## Decomposing complete edge-chromatic graphs and hypergraphs

A $d$-graph $\cG = (V; E_1, \ldots, E_d)$ is a complete graph whose edges are colored by $d$ colors, or in other words, are partitioned into $d$ subsets (some of which might be empty). We say that $\cG$ is {\em complementary connected} if the complement to each chromatic component of $\cG$ is connected on $V$, or in other words, if for each two vertices $u,w \in V$ and color $i \in I = \{1, \ldots, d\}$ there is a path between $u$ and $w$ without edges of $E_i$. We show that every such $d$-graph contains a subgraph $\Pi$ or $\Delta$ , where $\Pi$ has 4 vertices and 2 non-empty chromatic components each of which is a $P_4$, while $\Delta$ is the three-colored triangle.
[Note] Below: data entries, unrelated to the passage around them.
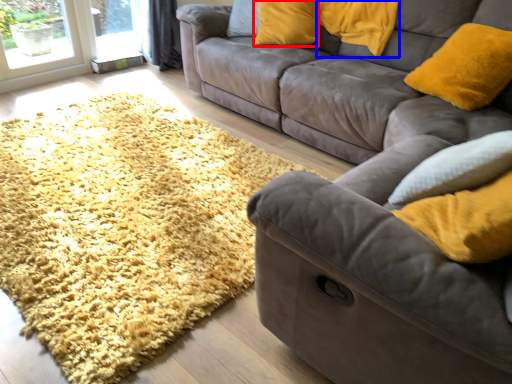 Question: Which object is further to the camera taking this photo, pillow (highlighted by a red box) or pillow (highlighted by a blue box)?

Choices:
 (A) pillow
 (B) pillow

Answer: (A) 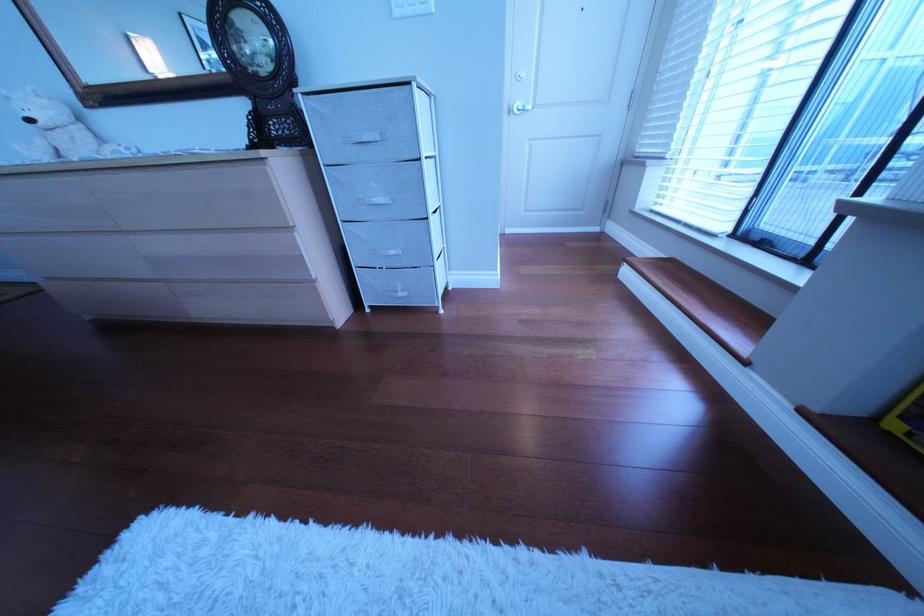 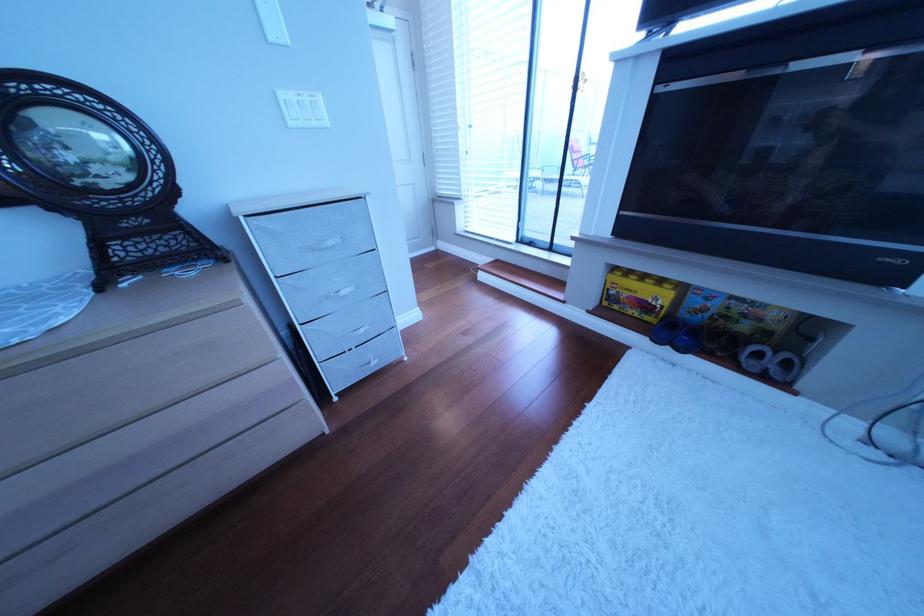 The point at (359, 140) is marked in the first image. Where is the corresponding point in the second image?

(317, 249) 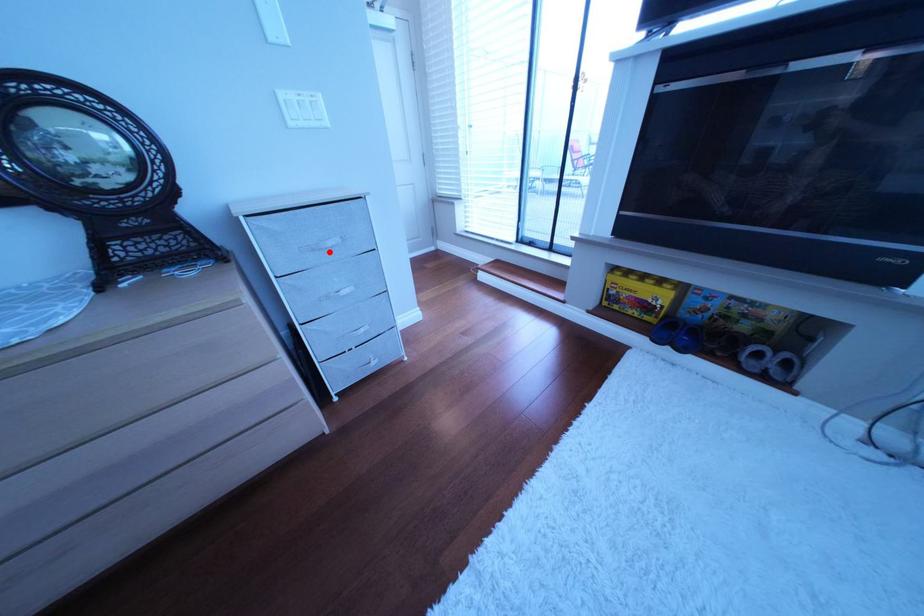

This simple statement implies that each $\Pi$- and $\Delta$-free $d$-graph is uniquely decomposable in accordance with a tree $T = T(\cG)$ whose leaves are the vertices of $V$ and other vertices of $T$ are labeled by the colors of $I$. We can naturally interpret such a tree as a positional game (with perfect information and without moves of chance) of $d$ players $I = \{1, \ldots, d\}$ and $n$ outcomes $V = \{v_1, \ldots, v_n\}$. Thus, we get a one-to-one correspondence between these games and $\Pi$- and $\Delta$-free $d$-graphs and, as a corollary, a characterization of the normal forms of positional games with perfect information. Another corollary of the above decomposition of $d$-graphs in case $d=2$ is a characterization of the read-once Boolean functions. These results are not new; in fact, they are 25-35 years old. Yet, some important proofs did not appear in English. Gy\'arf\'as and Simonyi recently proved a similar decomposition theorem for $\Delta$-free $d$-graph. They showed that each such $d$-graph can be obtained from $2$-graphs by substitutions. This theorem is based on results by Gallai, Cameron and Edmonds. We get some new applications of these results.